Other researchers have reported scattered cases in which dramatic, though reversible, changes in mood or behavior occur during DBS treatment in people with Parkinson’s.
What is going on? It is not clear, but further DBS research may help provide the answer.
Mahlon DeLong at Emory University, who has studied complications of DBS in Parkinson’s disease, says that changes in mood and affect are rare. It also is not clear in all situations exactly what part of the brain is being treated.

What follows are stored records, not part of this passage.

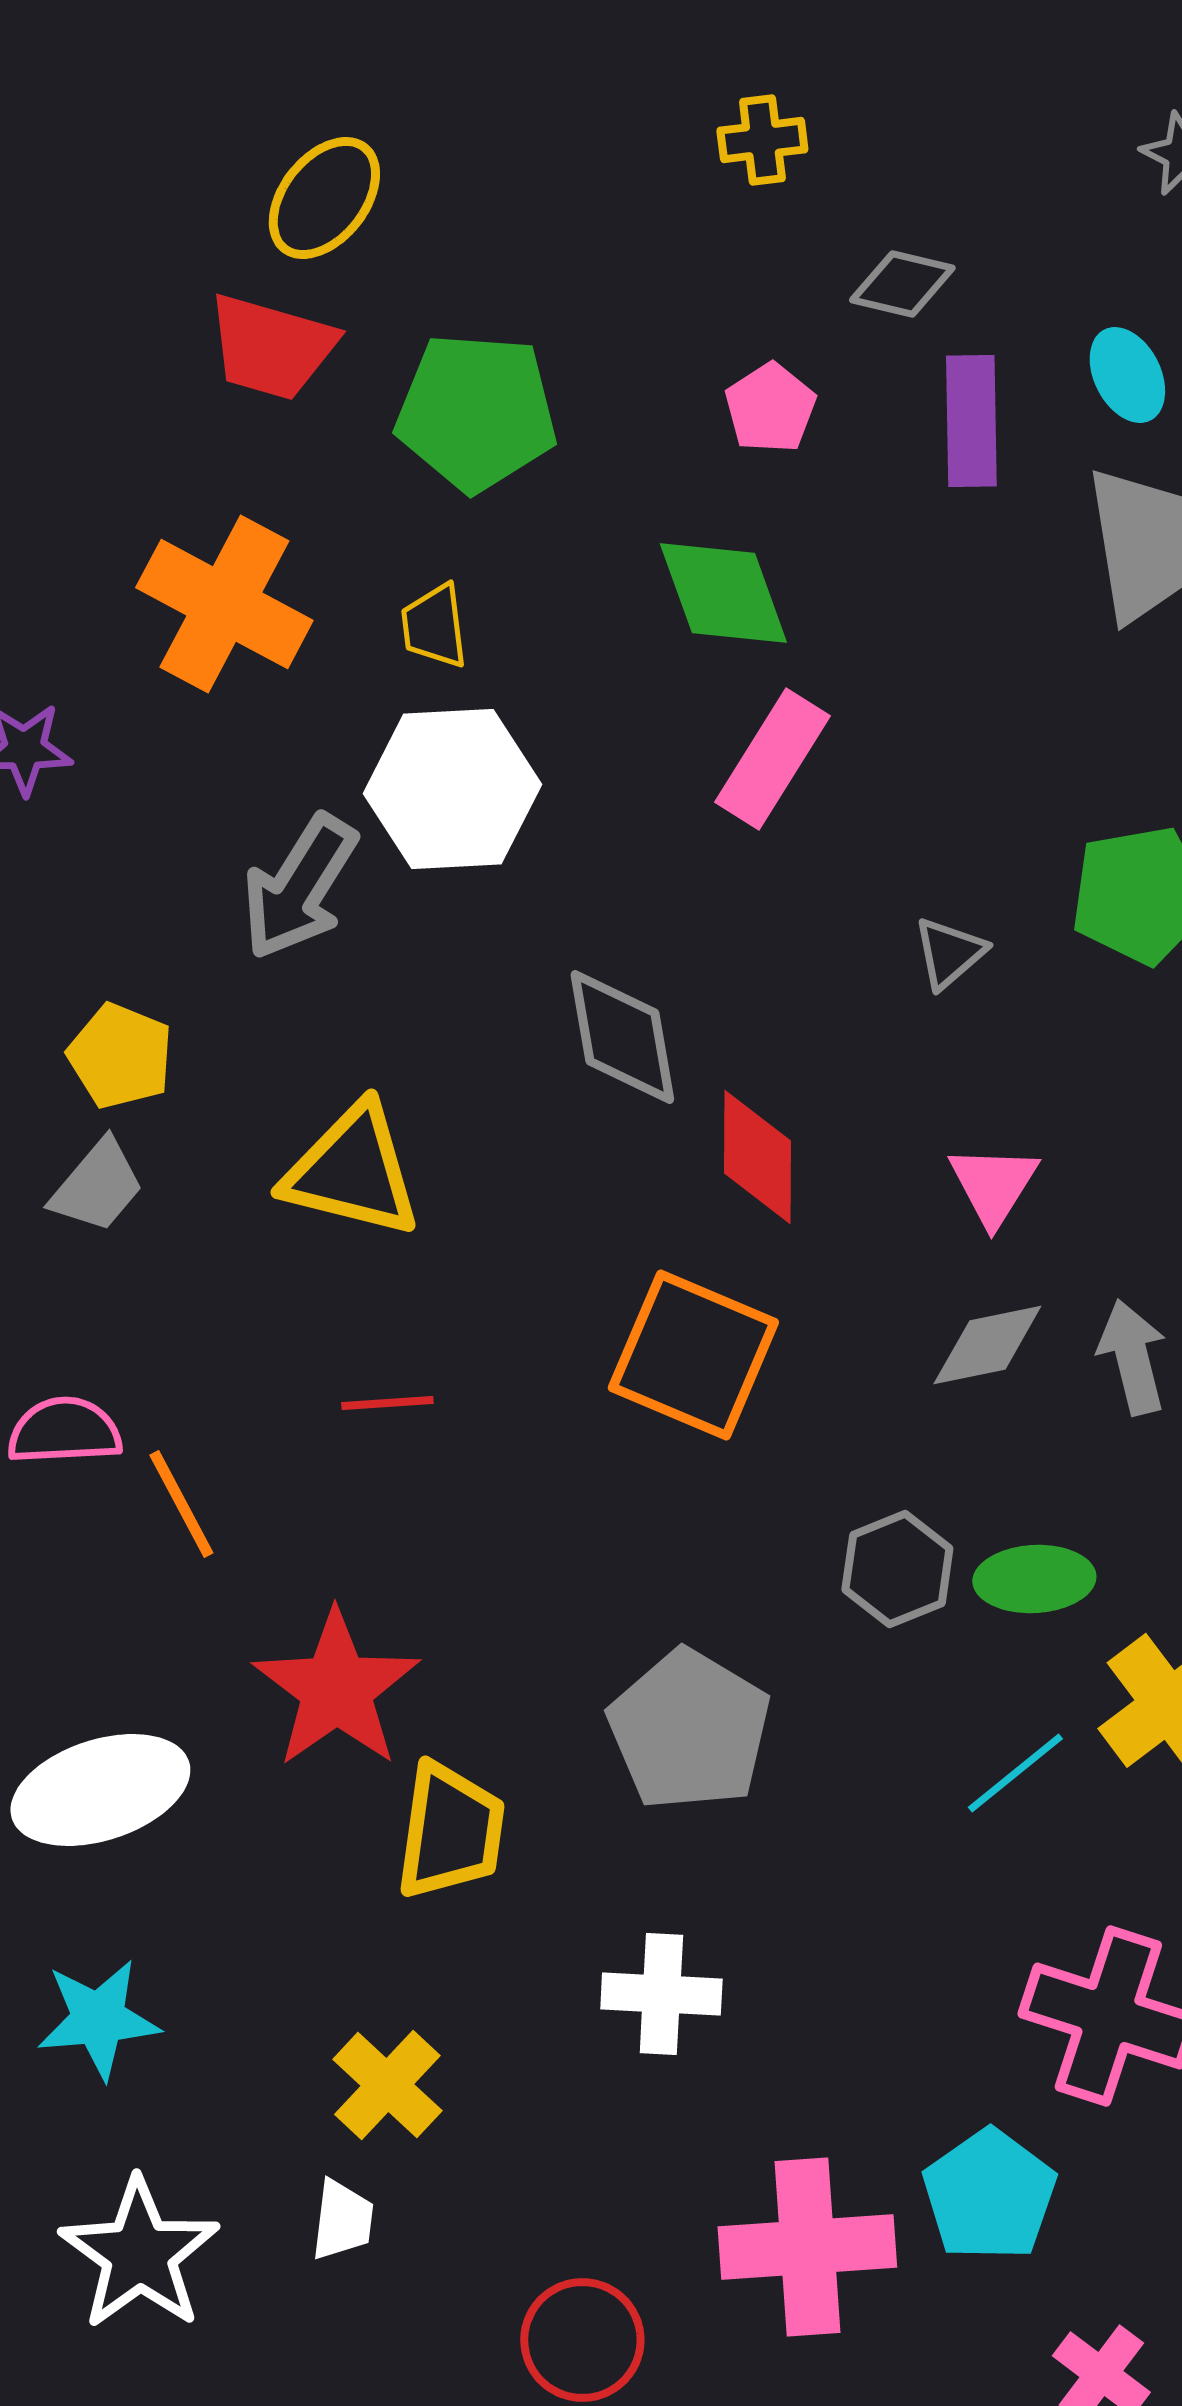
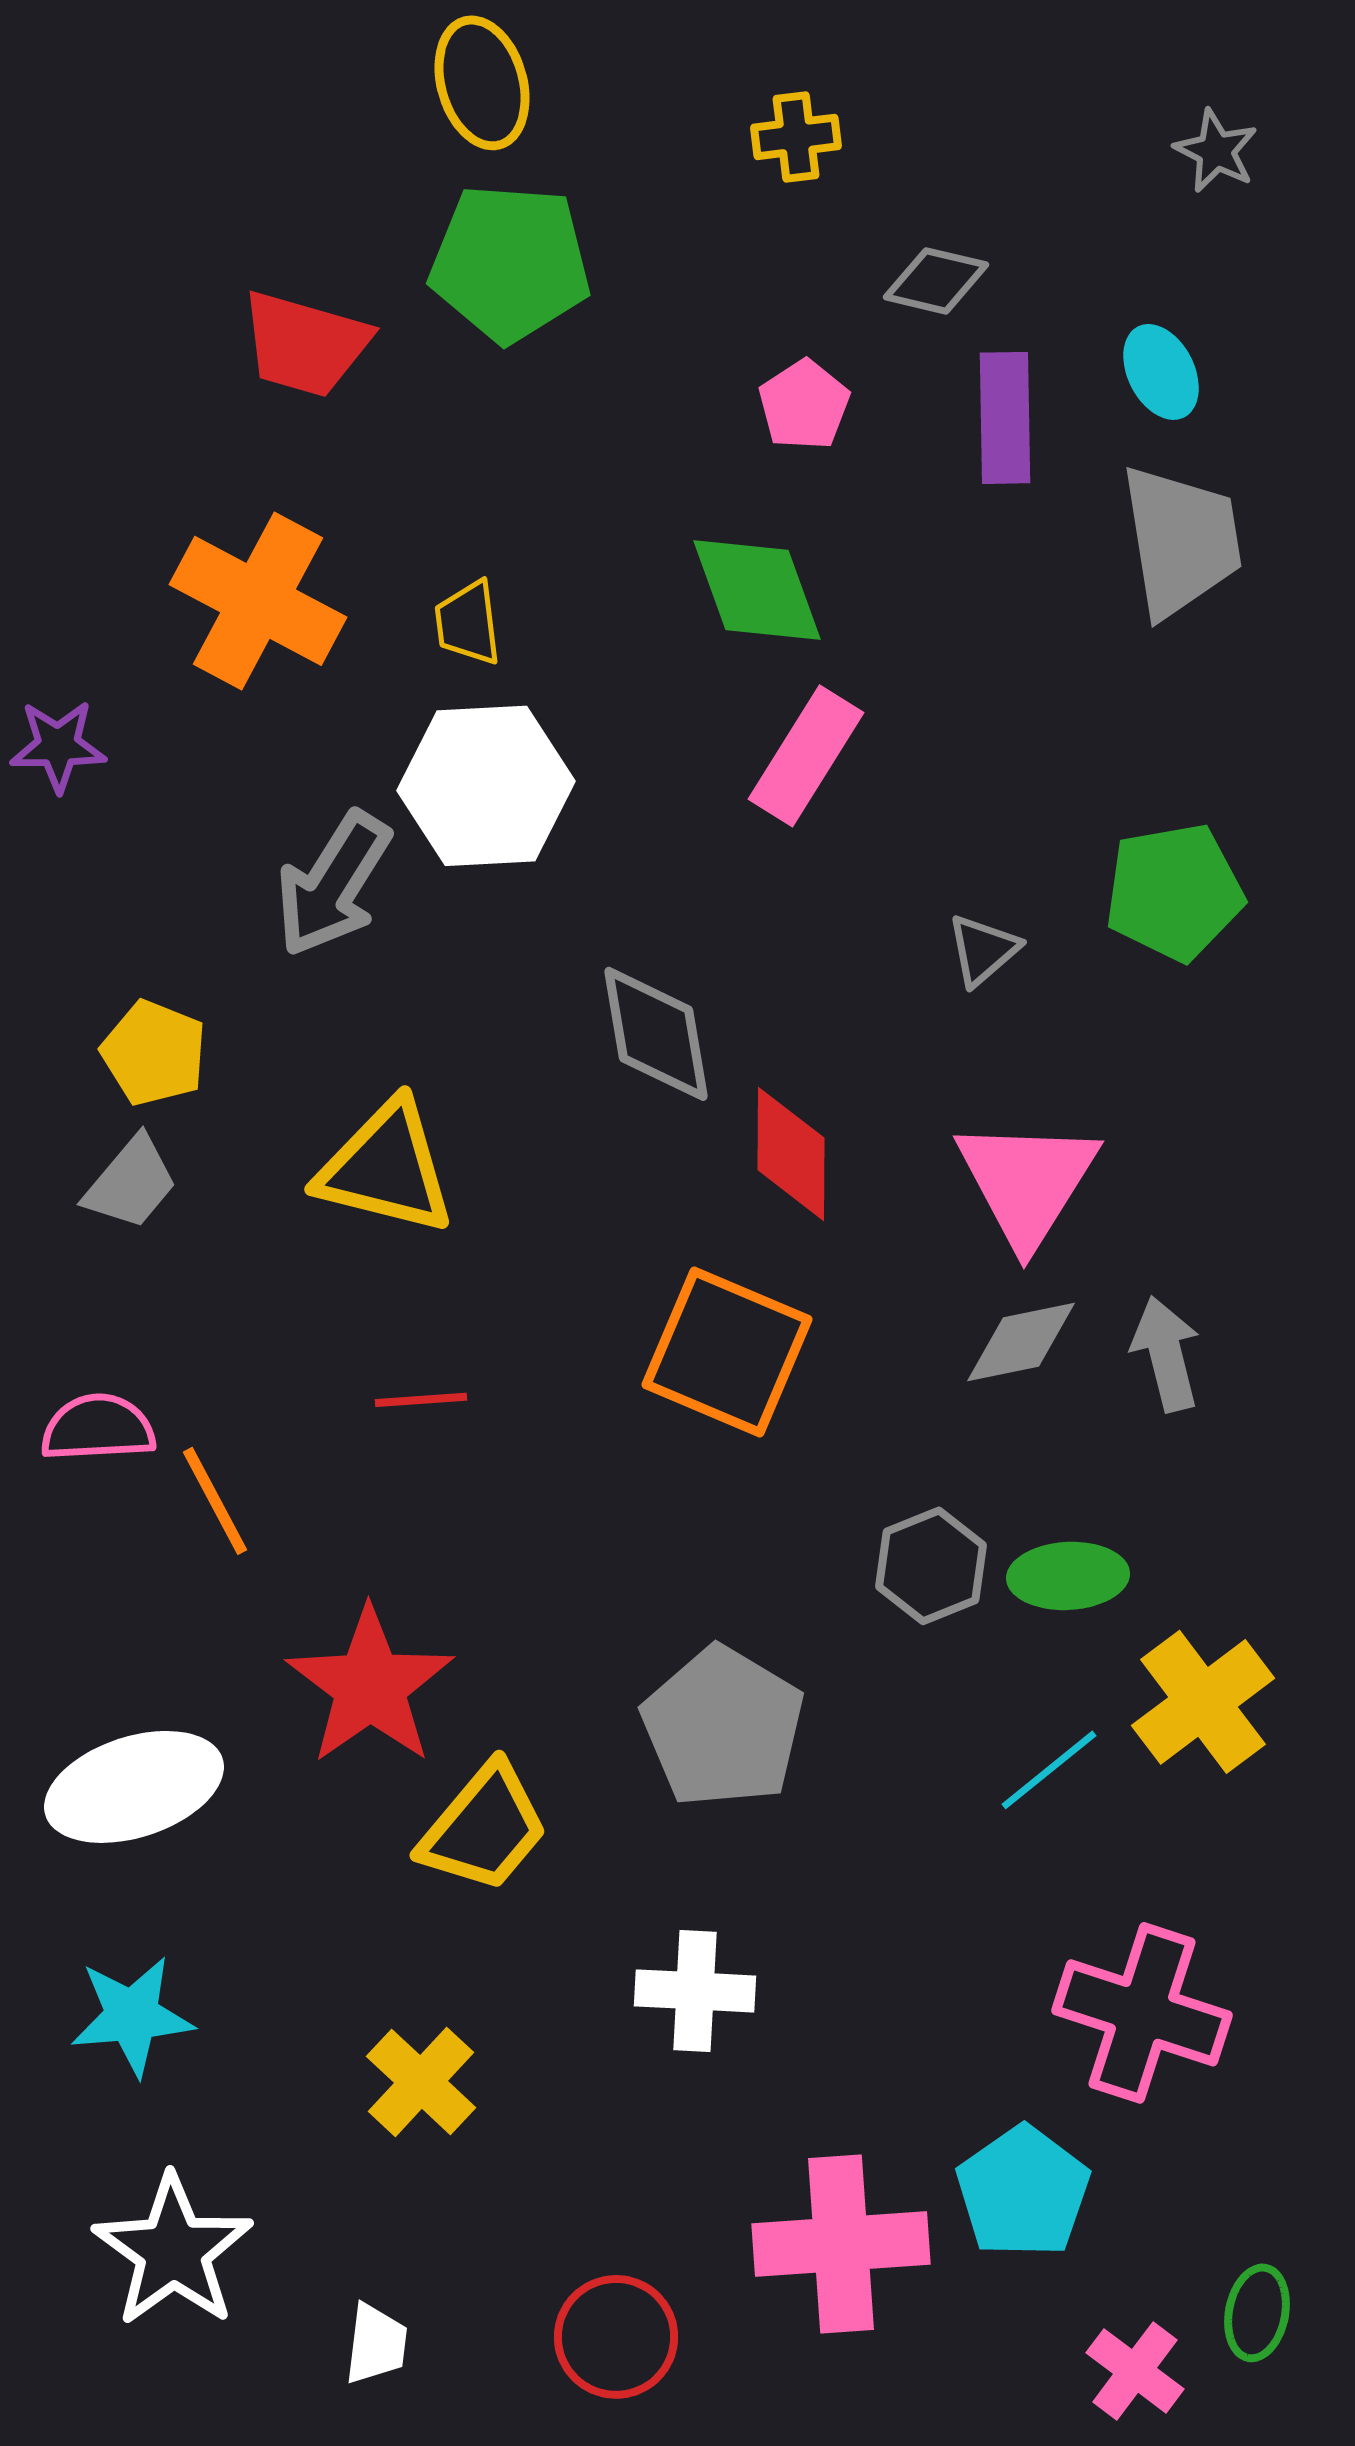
yellow ellipse: (324, 198) -> (482, 83), moved, turned -54
green pentagon: (476, 412) -> (510, 263), moved
pink triangle: (993, 1185) -> (1027, 1182), size x1.6
yellow trapezoid: (450, 1831) -> (484, 1828), turned 32
white trapezoid: (342, 2220) -> (376, 2344), moved

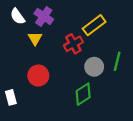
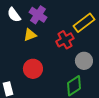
yellow triangle: (35, 38) -> (30, 35), turned 40

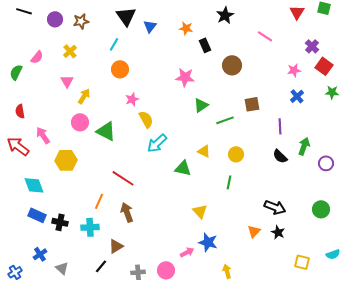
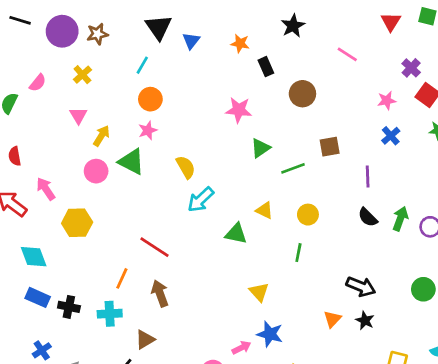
purple circle: (55, 19) -> (62, 31), size x1.5
pink star: (132, 99) -> (148, 130), moved
green triangle: (106, 131) -> (131, 162), moved
green arrow: (304, 146) -> (400, 219), moved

“Some of the electrodes may be a little off target,” DeLong says. “So medically I think these cases represent fascinating but unusual examples. And this tells us that there are neural substrates that exist that we really don’t understand.”
And, he says, DBS may be precisely the best type of tool to better define the various neural circuits underlying depression and other psychiatric illnesses.
“DBS can be turned on and off,” DeLong points out. “It is relatively noninvasive, nondestructive and reversible.” Used correctly and with the proper informed consent from patients, he says, DBS has the potential “to help us dissect the neural pathways underlying depression, all the pathways and substrates, as it has with movement disorders.”